Al final vivir en una casa con ruedas sin ducha ni agua corriente es un canto a la libertad.

Conforme el libro avanza se pone encima de la mesa (del remolque, claro) que ser desahuciado o renunciar a vivir en un piso de alquiler quizá no es pobreza extrema sino un «estilo de vida alternativo». Así el individualismo y la libertad individual yankie se abren paso en un libro que, pese a que su intención es denunciar, no evita que muchos pasajes rocen lo indignante. No por la autora sino por los personajes que aparecen. Al final vivir en una casa con ruedas sin ducha ni agua corriente es un canto a la libertad, un estilo de vida alternativo y libre de ataduras. Y ya no eres un desahuciado sino un outsider, un rebelde que antepuso su libertad individual a una vida convencional. Al final no se trata de subvertir la situación, al final se trata de poner al mal tiempo, buena cara. De contentarnos y de normalizar e incluso romantizar (alguno se cree Peter Fonda en Easy Rider) aquello a lo que se nos condena. Yo no quiero ser creativo, ni alternativo. Yo quiero una puta casa.

Bajo la dictadura de la inmediatez y el pensamiento débil no existe la alienación. ¿Podemos hablar de alienación cuando se es consciente de ella y se abraza gustoso en un infinito síndrome de Estocolmo? Marx nos dijo que la conciencia de clase no brota en las cabezas como la hierba en el jardín, había que inculcarla desde un afuera.

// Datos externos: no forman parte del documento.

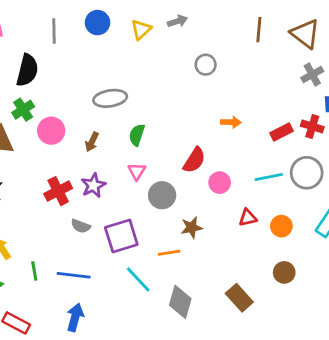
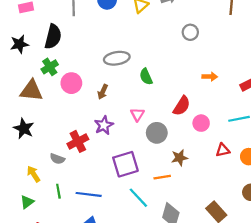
green semicircle: (137, 135) -> (146, 77), moved, turned -42
red cross: (58, 191) -> (78, 141), moved
gray semicircle: (81, 226) -> (57, 159), moved

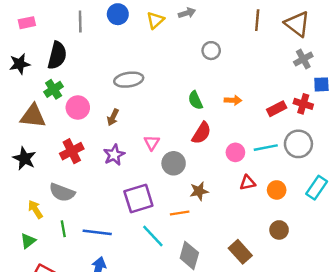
green semicircle: (146, 77) -> (195, 100), moved
pink circle: (201, 123) -> (235, 152), moved
red cross: (78, 141) -> (72, 151), moved
gray semicircle: (57, 159) -> (62, 192), size x1.5

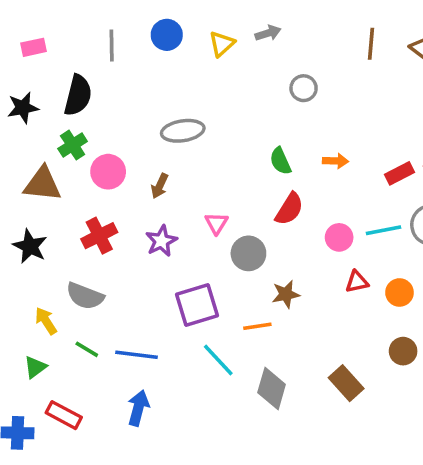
green line: (63, 229) -> (87, 349), turned -49

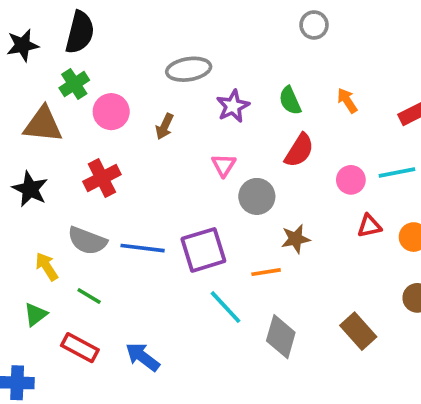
orange arrow: (336, 161) -> (347, 101), turned -125
purple star: (161, 241) -> (233, 106), moved
blue line: (137, 355) -> (143, 248), moved
blue arrow: (138, 408) -> (143, 357), turned -68
red rectangle: (64, 415) -> (80, 348), moved

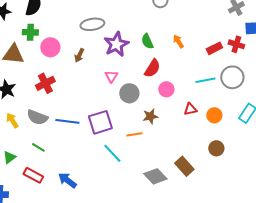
green cross: (74, 84) -> (30, 32), turned 35
purple star: (233, 106) -> (116, 44), size x1.4
pink circle: (351, 180) -> (166, 89), moved
yellow arrow: (47, 267) -> (12, 120), moved
gray diamond: (281, 337) -> (155, 176), moved, turned -60

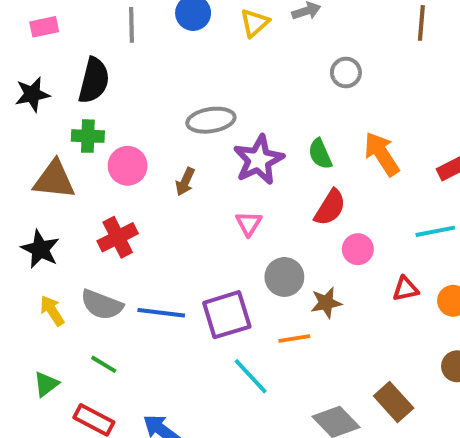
orange arrow: (178, 41) -> (382, 154), size x1.6
gray circle: (129, 93) -> (284, 277), moved

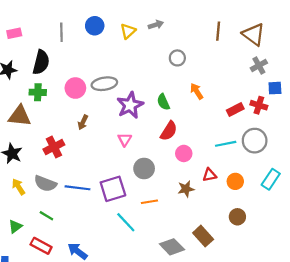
orange arrow: (382, 154) -> (197, 91), moved, size x0.7
pink circle: (128, 166) -> (75, 88), moved
brown arrow: (185, 182) -> (83, 122), moved
brown star: (326, 303) -> (186, 189), moved

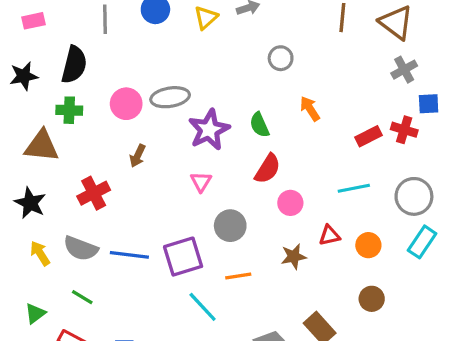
gray circle: (255, 141) -> (414, 196), moved

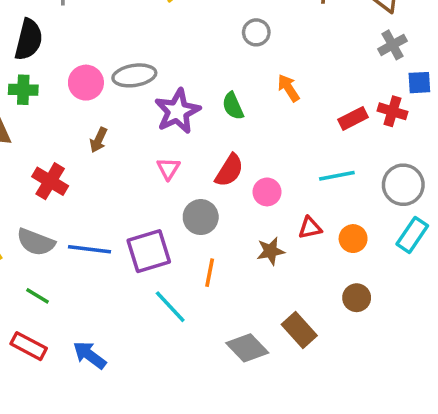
red semicircle: (268, 169) -> (229, 170), moved
red cross: (94, 193) -> (50, 181), turned -32
orange line: (238, 276) -> (210, 273), turned -70

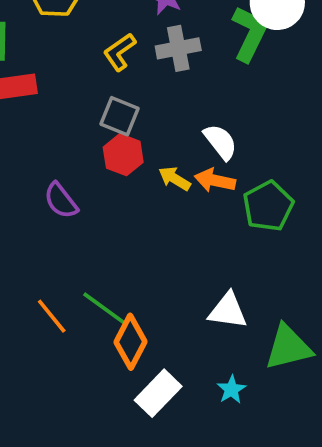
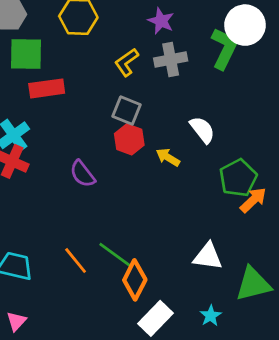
orange arrow: (215, 180) -> (253, 200), moved, turned 124

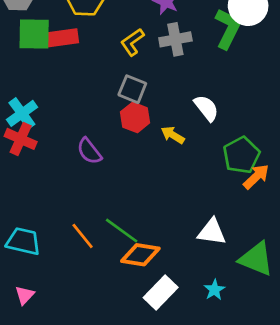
red rectangle: (47, 88) -> (61, 38), moved
orange diamond: (135, 280) -> (140, 255), turned 72
green triangle: (253, 284) -> (256, 259), turned 36

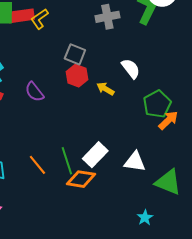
yellow L-shape: (132, 42) -> (39, 19), moved
purple semicircle: (89, 151) -> (34, 92), moved
green line: (122, 231) -> (67, 161), turned 36
cyan star: (214, 290) -> (145, 218), moved
white rectangle: (161, 292) -> (95, 155), moved

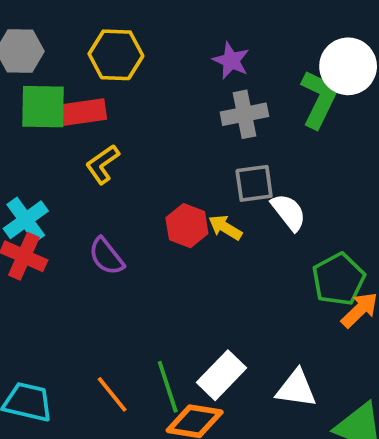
yellow L-shape: (39, 19) -> (102, 164), moved
gray square: (75, 54) -> (254, 183), moved, turned -30
yellow arrow: (105, 89) -> (225, 227), moved

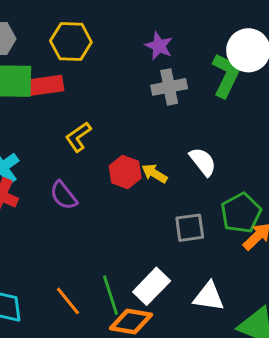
yellow L-shape: (102, 164) -> (78, 137), moved
gray square: (254, 183) -> (190, 228), moved

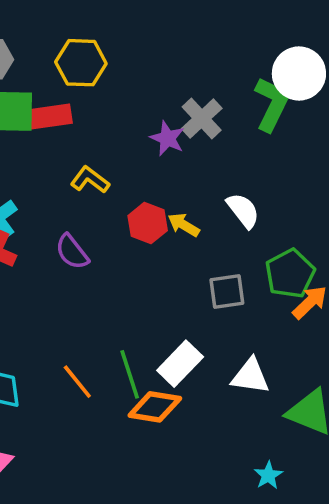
purple star: (159, 46) -> (167, 138), moved
gray cross: (169, 87) -> (202, 119), turned -32
yellow L-shape: (78, 137) -> (90, 180), turned 72

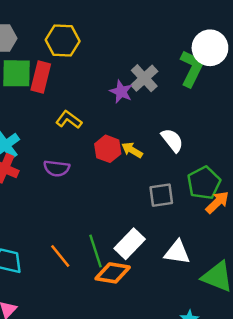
red rectangle: (49, 117) -> (41, 77), turned -68
purple semicircle: (72, 252) -> (57, 168), turned -45

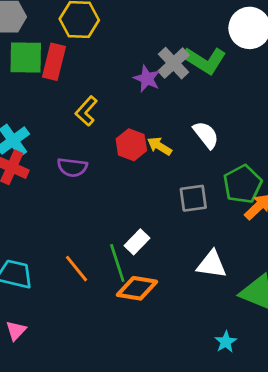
green L-shape: (192, 68) -> (205, 60), moved, turned 96
yellow L-shape: (69, 120) -> (86, 111), turned -85
white rectangle: (130, 244) -> (137, 242), moved, size x0.7

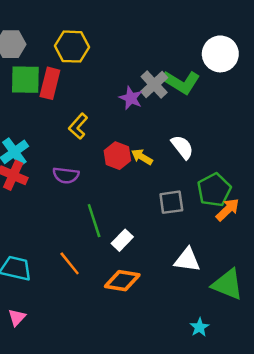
green line: (117, 263) -> (94, 221), moved

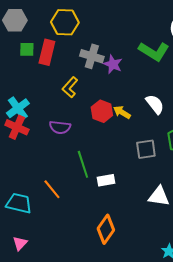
green square: (25, 80) -> (27, 49), size x0.6
gray cross: (154, 85) -> (92, 56), moved, turned -30
white rectangle: (122, 240) -> (106, 180), turned 36
orange line: (70, 263) -> (52, 189), moved
orange diamond: (122, 281) -> (106, 229), moved, turned -64

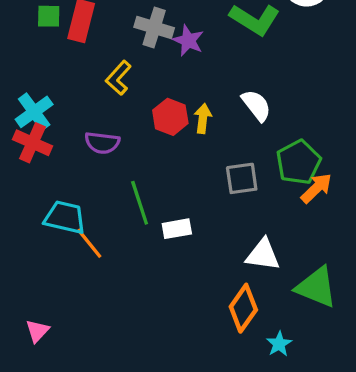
yellow arrow: (122, 112) -> (203, 118), turned 66
cyan trapezoid: (19, 203) -> (65, 217), moved
orange diamond: (106, 229) -> (243, 308), moved

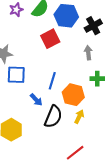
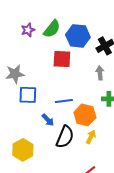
red square: (50, 39) -> (62, 59), turned 30
blue line: (52, 81) -> (64, 101), turned 66

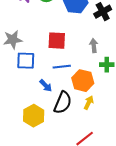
red square: (62, 59) -> (57, 41), moved
gray arrow: (100, 73) -> (94, 46), moved
yellow hexagon: (23, 150) -> (34, 116), moved

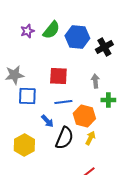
yellow hexagon: (34, 116) -> (24, 145), moved

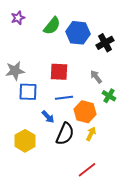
purple star: (27, 31) -> (18, 18), moved
gray arrow: (95, 81) -> (96, 77), turned -32
green cross: (108, 100) -> (109, 96), turned 32

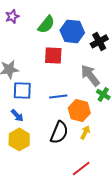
red square: (59, 72) -> (53, 55), moved
gray arrow: (96, 77) -> (90, 75), size x1.6
blue arrow: (48, 117) -> (17, 115), moved

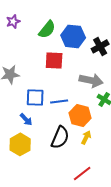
gray arrow: (90, 75) -> (91, 80), turned 140
blue square: (22, 90) -> (35, 97), moved
blue arrow: (17, 115) -> (26, 119), moved

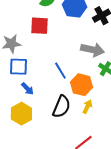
red square: (54, 60) -> (39, 26), moved
blue square: (35, 97) -> (18, 67), moved
blue line: (59, 101) -> (60, 71), turned 66

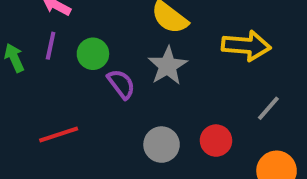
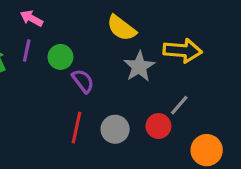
gray star: (168, 66) -> (139, 67), moved
gray line: (268, 108) -> (179, 105), moved
red line: (59, 134) -> (77, 128), moved, turned -60

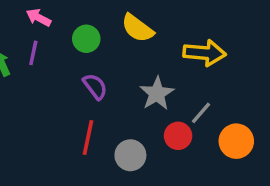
green circle: (60, 57) -> (86, 39), moved
gray star: (139, 67) -> (157, 93), moved
gray circle: (115, 129) -> (130, 155), moved
orange circle: (207, 150) -> (236, 141), moved

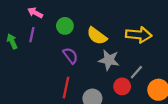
yellow semicircle: (137, 28) -> (97, 36), moved
gray star: (157, 93) -> (109, 60), turned -30

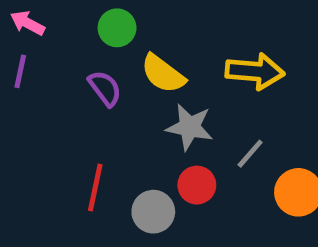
green circle: (65, 26) -> (117, 28), moved
purple semicircle: (70, 56) -> (105, 88), moved
red circle: (122, 86) -> (197, 185), moved

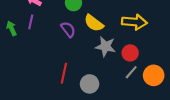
gray line: (250, 154) -> (131, 72), moved
red circle: (197, 185) -> (130, 53), moved

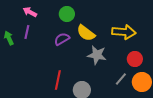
purple semicircle: (68, 29) -> (62, 39), turned -84
red circle: (130, 53) -> (135, 59), moved

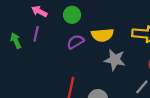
green circle: (67, 14) -> (72, 15), moved
yellow semicircle: (86, 33) -> (102, 35), turned -42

De ahí Lenin desarrolla la idea del partido de vanguardia, el partido de revolucionarios profesionales que, desde ese afuera consciente y no alienado, siembran la semilla revolucionaria. Hoy esta idea, la que consiguió la primera revolución proletaria prolongada en el tiempo sobre la faz de la tierra, suena absolutamente delirante. Y suena descabellada porque en plena hegemonía del relativismo y el exceso de información, es imposible dilucidar un afuera consciente y un interior alienado, es imposible distinguir la libertad de las carencias, es imposible separar lo auténtico del simulacro y es imposible distinguir la obra independiente de la fabricada en serie. No hay verdadero. No hay falso. No hay absolutamente nada. Y cuando nada es verdad, todo está permitido: Kurt Cobain y Burroughs nos acojan en su regazo y nos digan que todo va a salir bien porque, como decía Ismael Serrano al principio del artículo, se nos está yendo de las manos.